Like Outside the Wire, today’s review subject is a documentary series available on DVD. In fact, we bought it at Wal-Mart in a 2-pack with J.D. Johannes’s Iraq documentary series, and we actually liked it better.
Don’t expect the flash of a Hollywood feature film (or even an independent film like Act of Valor or Saints and Soldiers). It is what it is, a series of documentaries that build into a wholesale history of the combat precision marksman — the sniper.
The first episode, Who is the Sniper?, discusses the personality, training, and equipment of a “generic” sniper. The second discusses employment and common mission profiles for dedicated snipers.
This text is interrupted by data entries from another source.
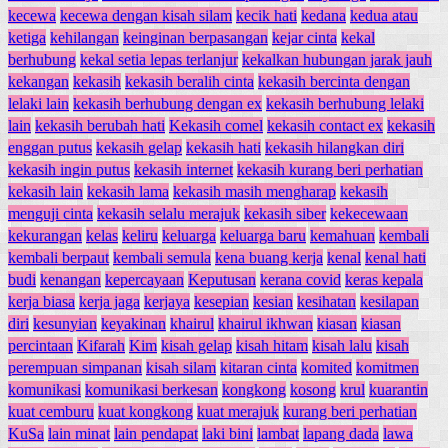
kecewa
kecewa dengan kisah silam
kecik hati
kedana
kedua atau
ketiga
kehilangan
keinginan berpasangan
kejar cinta
kekal
berhubung
kekal setia lepas terlanjur
kekalkan hubungan jarak jauh
kekangan
kekasih
kekasih beralih cinta
kekasih bercinta dengan
lelaki lain
kekasih berhubung dengan ex
kekasih berhubung lelaki
lain
kekasih berubah hati
Kekasih comel
kekasih contact ex
kekasih
enggan putus
kekasih gelap
kekasih hati
kekasih hilangkan diri
kekasih ingin putus
kekasih internet
kekasih kurang beri perhatian
kekasih lain
kekasih lama
kekasih masih mengharap
kekasih
menguji cinta
kekasih selalu merajuk
kekasih siber
kekecewaan
kekurangan
kelas
keliru
keluarga
keluarga baru
kemahuan
kembali
kembali berpaut
kembali semula
kena buang kerja
kenal
kenal hati
budi
kenangan
kepercayaan
Keputusan
kerana covid
keras kepala
kerja biasa
kerja jaga
kerjaya
kesepian
kesian
kesihatan
kesilapan
diri
kesunyian
keyakinan
khairul
khairul ikhwan
kiasan
kiasan
percintaan
Kifarah
Kim
kisah gelap
kisah hitam
kisah lalu
kisah
perempuan simpanan
kisah silam
kitaran cinta
komited
komitmen
komunikasi
komunikasi berkesan
kongkong
kosong
krul
kuarantin
kuat cemburu
kuat kongkong
kuat merajuk
kurang beri perhatian
KuSa
lain minat
lain pendapat
laki bini
lambat
lapang dada
lawa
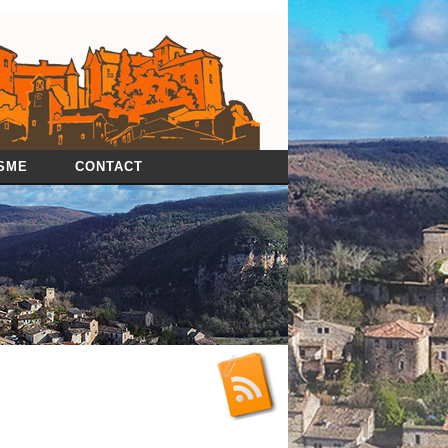
SME
CONTACT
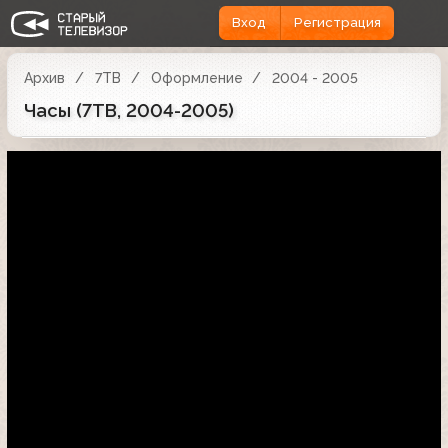
Вход
Регистрация
Архив
7ТВ
Оформление
2004 - 2005
Часы (7ТВ, 2004-2005)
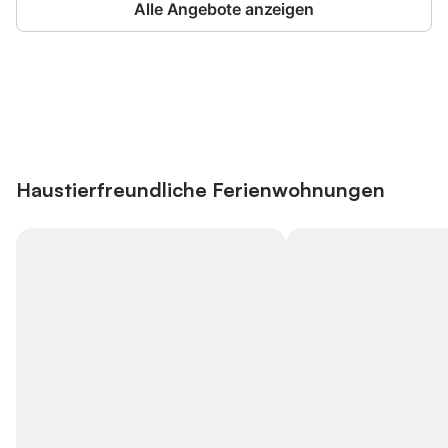
Alle Angebote anzeigen
Jetzt anmelden und bis zu 10% bei
Anmelden
vielen Unterkünften sparen.
Haustierfreundliche Ferienwohnungen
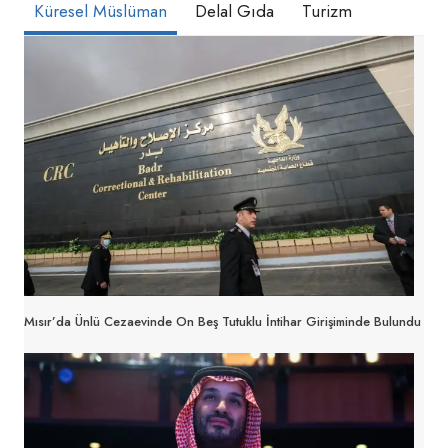
Küresel Müslüman
Delal Gıda
Turizm
Mısır’da Ünlü Cezaevinde On Beş Tutuklu İntihar Girişiminde Bulundu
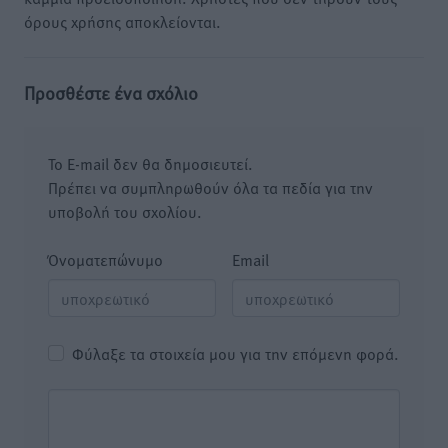
όρους χρήσης αποκλείονται.
Προσθέστε ένα σχόλιο
Το E-mail δεν θα δημοσιευτεί.
Πρέπει να συμπληρωθούν όλα τα πεδία για την
υποβολή του σχολίου.
Όνοματεπώνυμο
Email
Φύλαξε τα στοιχεία μου για την επόμενη φορά.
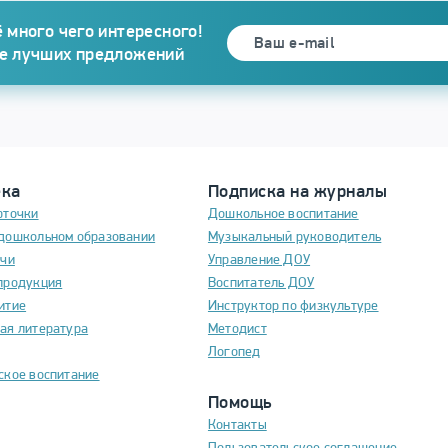
 много чего интересного!
се лучших предложений
ека
Подписка на журналы
рточки
Дошкольное воспитание
дошкольном образовании
Музыкальный руководитель
ечи
Управление ДОУ
продукция
Воспитатель ДОУ
итие
Инструктор по физкультуре
ая литература
Методист
Логопед
ское воспитание
Помощь
Контакты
The next four episodes provide a history of the sniper, from the American Revolution to today. (It is interesting that throughout these 235 or so years there has always been a place for a piece on the chessboard who fired at a slower rate but with a higher certainty of effect than his fellows in the rank and file).
The story is told by talking head, by field footage, and — from time to time — by reenactments. Some of the reenactments tend towards the cheesy. There are some errors that the tech-savvy viewer will get. (Advice to DVD packagers: do not juxtapose a tagline about the spirit of the American sniper” with the photo of a sniper team that is visibly not American, like these guys did on the back of the DVD. You will be made sport of. QED). There are current snipers (the USMC clearly cooperated with the filmmakers) and retired snipers.
We would have liked more on the gear and especially the technique of the various periods. We would have liked to see more on emerging and future technologies (sniping stands on the verge of a capabilities explosion today, in 2012).
If you are a sniper, or even if you are a veteran who has faced them, served with them, or deployed/employed them, you will probably not learn a great deal from this. We didn’t. But we enjoyed it nonetheless, we did learn things about Civil War snipers we hadn’t known (or perhaps had forgotten), and the price, in tandem with J.D. Johannes’s Outside the Wire, was somewhere around the intersection of dirt and cheap. Recommended.